(Source data)
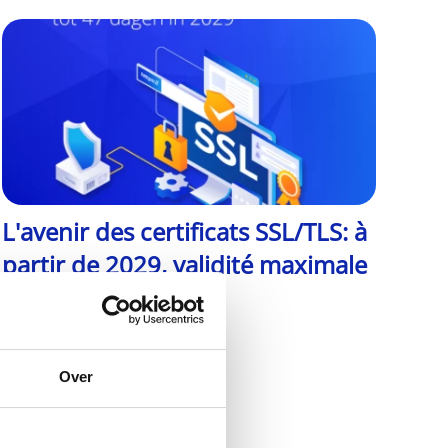
L'avenir des certificats SSL/TLS: à
partir de 2029, validité maximale
de 47 jours
En savoir plus
Over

## Directions for this task
Each entry above must be restated word for word; the pictures stay out of the copy.

## The completed task
L'avenir des certificats SSL/TLS: à
partir de 2029, validité maximale
de 47 jours
En savoir plus
Over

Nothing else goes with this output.